You can’t truly define success until you can define happiness. And you can’t begin to discover happiness until you shake off the fabricated notion that being comfortable is the one, indispensable quality that matters most.

Let’s start at the beginning, by talking about the end.

Comfort.

Isn’t that what we’re all really after? Think about it. Here’s the common thread I hear when I speak to entrepreneurs and business leaders.

I want to be successful.
So I can be happy.
And being happy is being comfortable.

Of course, those three statements are always packaged in a variety of exciting and interesting stories, but the central theme is the same. The next three statements typically come a little bit later:

I’m finally comfortable.
But I’m not very happy.
And I don’t feel very successful.

And there we are, right back at the beginning.
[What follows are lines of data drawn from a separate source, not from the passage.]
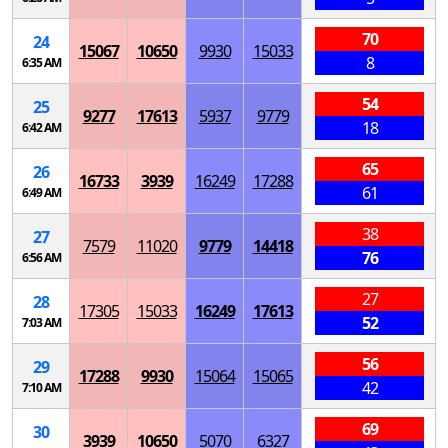
70
24
15067
10650
9930
15033
8
6:35 AM
54
25
9277
17613
5937
9779
18
6:42 AM
65
26
16733
3939
16249
17288
61
6:49 AM
38
27
7579
11020
9779
14418
76
6:56 AM
27
28
17305
15033
16249
17613
52
7:03 AM
56
29
17288
9930
15064
15065
42
7:10 AM
69
30
3939
10650
5070
6327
If you were to ask me what I do, I’d tell you that I help entrepreneurs and business leaders solve unique (and sometimes) complex challenges using technology development and intelligent workflow.

If you were to ask me what that actually means, I’d tell you that I spend the majority of my time helping them discover and define two comprehensively relative words:

Success.
Happiness.

Because, of course, we all already know exactly what those two words mean, right?

Only we don’t know at all – even worse, we spend almost no time to discover and define them for ourselves. Imagine if we universally accepted the definition of other words that are equally relative?

Like, expensive.
Or, fun.
Even, interesting.

(Just ask my wife how fun and interesting the NFL is.)

You can’t truly define success until you can define happiness. And you can’t begin to discover happiness until you shake off the fabricated notion that being comfortable is the one, indispensable quality that matters most.

It’s not.

Most of us have been conditioned to believe that success is measured by money, and money leads to happiness, because happiness is being comfortable. If you cut through the clutter and scripted responses, you’ll almost exclusively hear people say:

If my company/business/product can be successful, that success can make me a lot of money. And when I have a lot of money, I’ll be happy because my life will be comfortable.

Boiled down:

“I want to be successful so I can be comfortable.”

Or:

“I want to be successful because I’m uncomfortable.”

If you make comfort the ultimate achievement of your entrepreneurial journey, you will never be truly happy because happiness has very little to do with being comfortable.

And if you can’t find personal happiness in what you’re setting out to accomplish, then what’s the point of being successful?

So often, smart, talented people with fantastic ideas spend some of their best years chasing after success and happiness without ever considering how they’re individually expressed, understood or realized in their own lives. They blindly and sometimes unknowingly accept the lie that comfort is the ultimate destination of all achievement in life.

Then one day, when all the bills (and future bills) are paid, big picture goals are realized, execution tasks are delegated, and everything about life feels pretty comfortable, they wonder…

Why don’t I feel very happy?

Don’t make the costly mistake of ambitiously driving towards success and happiness without an examination of what those two words actually mean. And most importantly, don’t believe the lie that being comfortable is the same thing as being happy.

If you start your entrepreneurial journey with a true consideration of the end, you’ll always find your way back to the right beginning.